## WORK TASK
Setting aside any pictures, reproduce the data exactly.

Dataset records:
::::::::
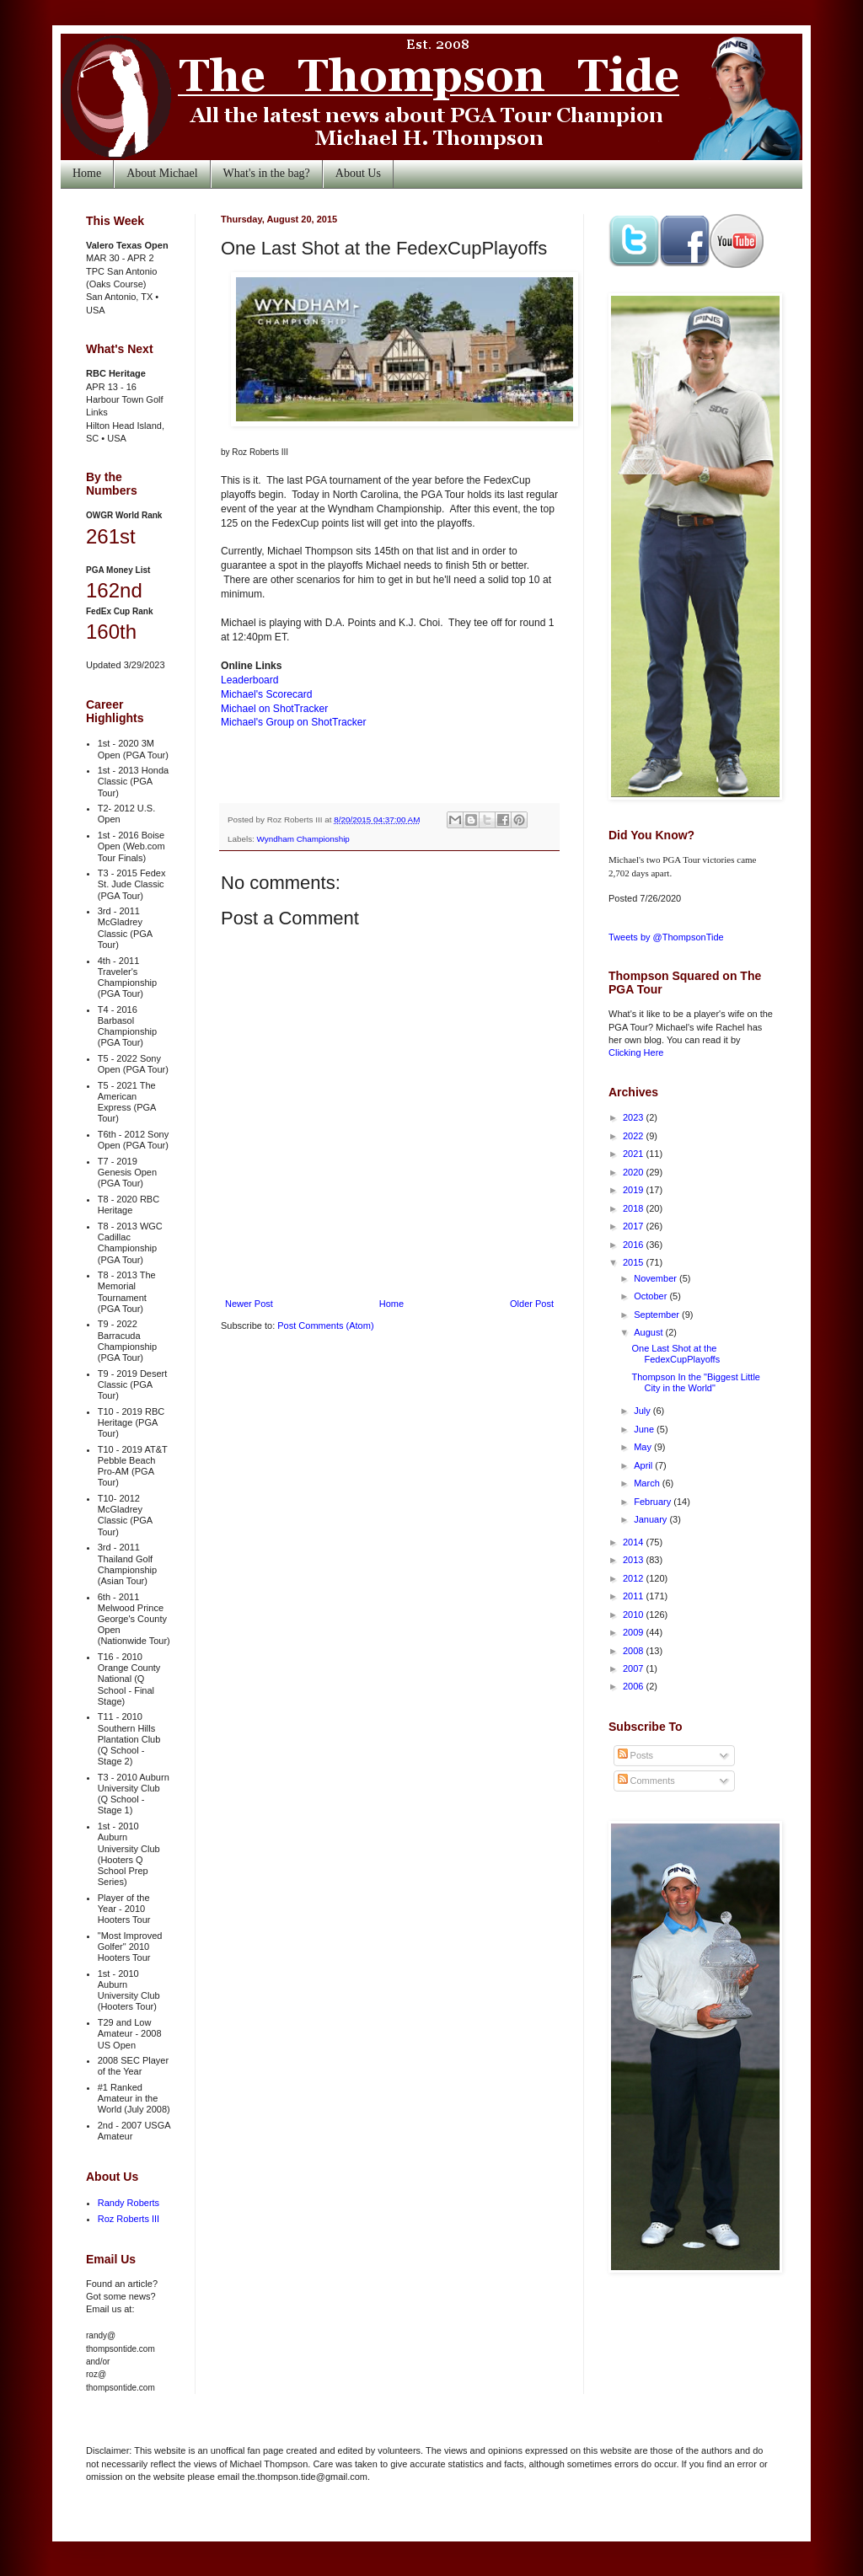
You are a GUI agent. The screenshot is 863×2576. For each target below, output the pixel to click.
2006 (634, 1686)
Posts (636, 1755)
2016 (634, 1245)
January (651, 1519)
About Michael (161, 173)
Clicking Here (635, 1052)
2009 (634, 1632)
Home (86, 173)
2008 (634, 1651)
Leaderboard (250, 680)
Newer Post (249, 1304)
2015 (634, 1262)
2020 (634, 1172)
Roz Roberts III (128, 2219)
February (653, 1502)
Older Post (532, 1304)
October (651, 1296)
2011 (634, 1596)
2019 (634, 1190)
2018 (634, 1208)
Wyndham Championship (303, 838)
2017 (634, 1226)
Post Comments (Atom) (325, 1325)
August (649, 1332)
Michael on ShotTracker (274, 709)
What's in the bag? (266, 173)
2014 (634, 1542)
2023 (634, 1117)
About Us (358, 173)
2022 (634, 1136)
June (645, 1429)
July (643, 1411)
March (648, 1483)
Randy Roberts (128, 2203)
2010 (634, 1614)
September (658, 1314)
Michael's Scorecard (267, 694)
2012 (634, 1578)
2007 (634, 1668)
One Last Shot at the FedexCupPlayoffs (675, 1353)
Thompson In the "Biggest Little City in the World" (695, 1382)
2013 (634, 1560)
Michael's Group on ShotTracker (294, 722)
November (656, 1278)
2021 (634, 1154)
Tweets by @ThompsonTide (666, 937)
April (644, 1465)
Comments (646, 1780)
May (644, 1447)
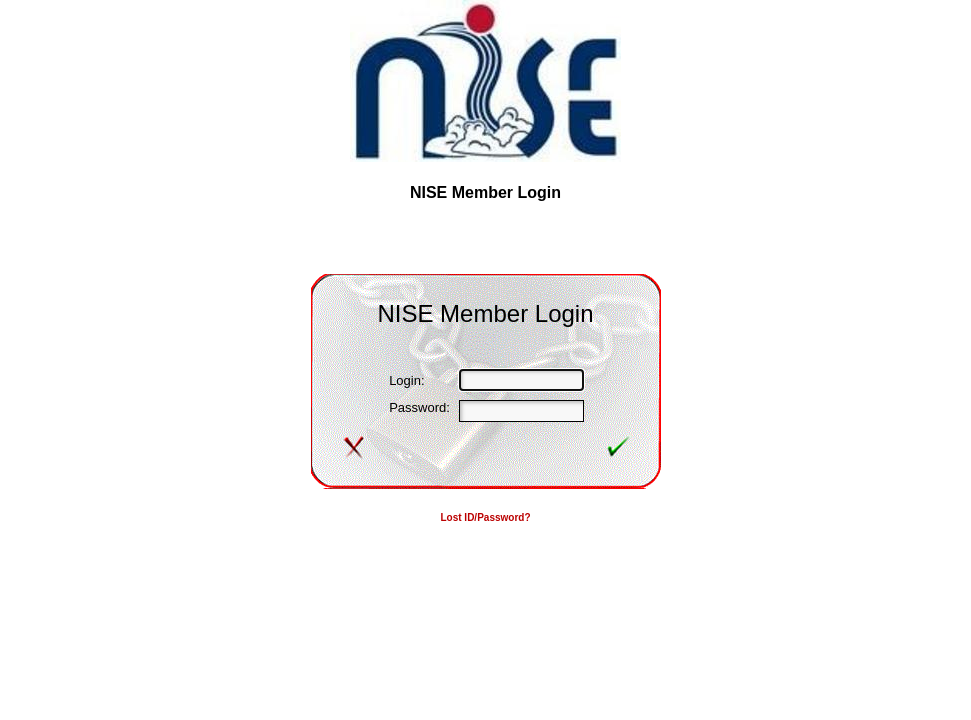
::::::::
## RESULT OF THIS EXERCISE
You are a GUI agent. The screenshot is 863×2576. For each target below, output the pixel to click.
2006 (634, 1686)
Posts (636, 1755)
2016 (634, 1245)
January (651, 1519)
About Michael (161, 173)
Clicking Here (635, 1052)
2009 (634, 1632)
Home (86, 173)
2008 (634, 1651)
Leaderboard (250, 680)
Newer Post (249, 1304)
2015 (634, 1262)
2020 (634, 1172)
Roz Roberts III (128, 2219)
February (653, 1502)
Older Post (532, 1304)
October (651, 1296)
2011 (634, 1596)
2019 (634, 1190)
2018 (634, 1208)
Wyndham Championship (303, 838)
2017 (634, 1226)
Post Comments (Atom) (325, 1325)
August (649, 1332)
Michael on ShotTracker (274, 709)
What's in the bag? (266, 173)
2014 (634, 1542)
2023 (634, 1117)
About Us (358, 173)
2022 (634, 1136)
June (645, 1429)
July (643, 1411)
March (648, 1483)
Randy Roberts (128, 2203)
2010 (634, 1614)
September (658, 1314)
Michael's Scorecard (267, 694)
2012 (634, 1578)
2007 (634, 1668)
One Last Shot at the FedexCupPlayoffs (675, 1353)
Thompson In the "Biggest Little City in the World" (695, 1382)
2013 (634, 1560)
Michael's Group on ShotTracker (294, 722)
November (656, 1278)
2021 (634, 1154)
Tweets by @ThompsonTide (666, 937)
April (644, 1465)
Comments (646, 1780)
May (644, 1447)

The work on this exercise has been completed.